Tuesday, January 12, 2016

Dear Powerball Winner: Take Our Advice and Take the Annuity

The New York Times reports:
there are big tax advantages to the annuity. The main one is that taking the annuity is basically like letting the government hold onto part of your prize for a while and invest it for you — and the government does not pay tax on investment income. Of course, once you get the annuity checks, you’ll have to pay income tax on them. But if you take the lump-sum cash prize, you’ll pay tax twice: on the prize when you win it, and on the income you get by investing it.

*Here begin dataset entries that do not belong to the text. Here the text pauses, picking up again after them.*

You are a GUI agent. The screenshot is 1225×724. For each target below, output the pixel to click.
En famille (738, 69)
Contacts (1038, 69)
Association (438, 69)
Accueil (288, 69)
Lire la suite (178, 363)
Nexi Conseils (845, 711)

This adds up. If you invested all your prize money in the same way Powerball does (essentially by putting it in government bonds), you’d end up with 20 percent more cash in 2045 if you took the annuity option rather than the cash option, thanks to the tax savings. You could shave that difference by picking a different investment strategy with better tax management, but you’ll never beat the effective tax rate of zero on the investment income earned inside the Powerball annuity.

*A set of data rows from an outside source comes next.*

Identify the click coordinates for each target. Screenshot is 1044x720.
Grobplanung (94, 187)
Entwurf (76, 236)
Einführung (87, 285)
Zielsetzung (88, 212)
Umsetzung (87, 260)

Taxes aside, you’ll probably quibble with the pretax rate of return on the Powerball annuity. Effectively, it’s like investing in bonds that pay 2.843 percent interest. But that’s actually a good deal for an ultrasafe investment in today’s ultralow interest rate environment, says Allison Schrager, a financial economist with expertise in annuities.

Ms. Schrager noted you’d pay big fees to an insurance company to build the same investment that Powerball is offering you, and because of those fees your effective interest rate would be even lower than 2.843 percent. As annuities go, this one is structured very favorably. You can even leave it to your children if you die before you finish collecting the payments.
A problem many would like to encounter.